Linux was not the right tool for every job, but it certainly had proved its mettle as a cost effective alternative and helped give them some breathing room as they worked to bring soaring IT costs under control and reduce TCO (Total Cost of Ownership). It was ironic that only by turning to an alternative operating system were they able to realize some of the cost savings promised them when they initially switched over to NT. Linux had not only given them tangible benefits, it had increased confidence in their ability to manage their own systems.
This was important because over time there had been a growing fissure between what Microsoft had originally promised and the proposals they were making today. The constant tinkering with licensing agreements, the perpetually increasing fees and the imposition of bundling and usage restrictions had generated a lot of bad-will.

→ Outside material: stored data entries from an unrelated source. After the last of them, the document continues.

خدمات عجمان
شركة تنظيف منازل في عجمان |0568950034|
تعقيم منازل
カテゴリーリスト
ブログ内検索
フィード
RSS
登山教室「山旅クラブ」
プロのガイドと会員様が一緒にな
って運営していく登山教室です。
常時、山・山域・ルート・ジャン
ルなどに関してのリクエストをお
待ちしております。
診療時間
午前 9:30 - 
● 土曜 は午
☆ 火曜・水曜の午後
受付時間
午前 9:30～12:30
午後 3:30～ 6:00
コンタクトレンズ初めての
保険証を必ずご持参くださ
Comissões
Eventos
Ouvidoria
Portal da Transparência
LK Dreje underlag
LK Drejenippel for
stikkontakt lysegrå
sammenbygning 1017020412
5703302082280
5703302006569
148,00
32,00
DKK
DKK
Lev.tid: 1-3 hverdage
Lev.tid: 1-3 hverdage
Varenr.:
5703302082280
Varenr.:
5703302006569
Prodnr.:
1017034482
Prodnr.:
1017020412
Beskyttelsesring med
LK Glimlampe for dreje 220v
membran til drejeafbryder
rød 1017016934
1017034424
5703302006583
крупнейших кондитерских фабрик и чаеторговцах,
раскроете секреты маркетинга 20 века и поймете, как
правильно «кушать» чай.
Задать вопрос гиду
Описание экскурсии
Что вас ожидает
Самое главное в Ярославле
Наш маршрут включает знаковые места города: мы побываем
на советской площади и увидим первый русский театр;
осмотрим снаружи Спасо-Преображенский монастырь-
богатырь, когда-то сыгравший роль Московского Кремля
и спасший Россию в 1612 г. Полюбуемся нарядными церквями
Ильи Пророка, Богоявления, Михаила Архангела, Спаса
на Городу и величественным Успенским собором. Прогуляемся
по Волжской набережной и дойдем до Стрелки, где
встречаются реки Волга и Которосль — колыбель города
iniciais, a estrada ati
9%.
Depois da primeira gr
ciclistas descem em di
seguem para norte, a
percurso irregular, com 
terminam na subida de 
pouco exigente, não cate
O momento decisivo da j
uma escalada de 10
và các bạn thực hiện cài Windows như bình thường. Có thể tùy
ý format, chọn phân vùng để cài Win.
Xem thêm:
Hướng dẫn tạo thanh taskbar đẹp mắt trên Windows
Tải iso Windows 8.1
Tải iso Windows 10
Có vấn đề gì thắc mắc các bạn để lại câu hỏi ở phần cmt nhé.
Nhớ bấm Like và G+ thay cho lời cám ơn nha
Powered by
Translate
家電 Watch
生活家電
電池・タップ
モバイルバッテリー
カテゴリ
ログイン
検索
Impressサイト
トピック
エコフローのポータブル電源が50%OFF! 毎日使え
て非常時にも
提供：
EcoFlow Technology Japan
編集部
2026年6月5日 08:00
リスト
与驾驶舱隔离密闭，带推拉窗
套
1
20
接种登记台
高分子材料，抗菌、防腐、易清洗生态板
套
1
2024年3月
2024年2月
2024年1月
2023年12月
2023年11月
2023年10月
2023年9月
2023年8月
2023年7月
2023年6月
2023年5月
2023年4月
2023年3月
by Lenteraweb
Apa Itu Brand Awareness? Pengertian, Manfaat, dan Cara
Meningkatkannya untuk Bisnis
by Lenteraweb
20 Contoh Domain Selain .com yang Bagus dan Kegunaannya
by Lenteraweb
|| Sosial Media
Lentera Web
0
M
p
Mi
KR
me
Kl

The Microsoft of old that had come knocking on their door with friendly overtures was no more. In its place was a company that stifled their clients with ever-increasing pressure to upgrade or face the prospect of paying higher fees and receiving reduced levels of support.
So when the time came to make a decision on the transition to XP, they felt they were in a much stronger position. They had found a willing partner in Red Hat, a viable alternative in Linux and a sense of control over their own infrastructure that had previously been lacking. Though they might face higher licensing costs later on, they opted to again bypass the proposed Microsoft solution in favor of standing pat.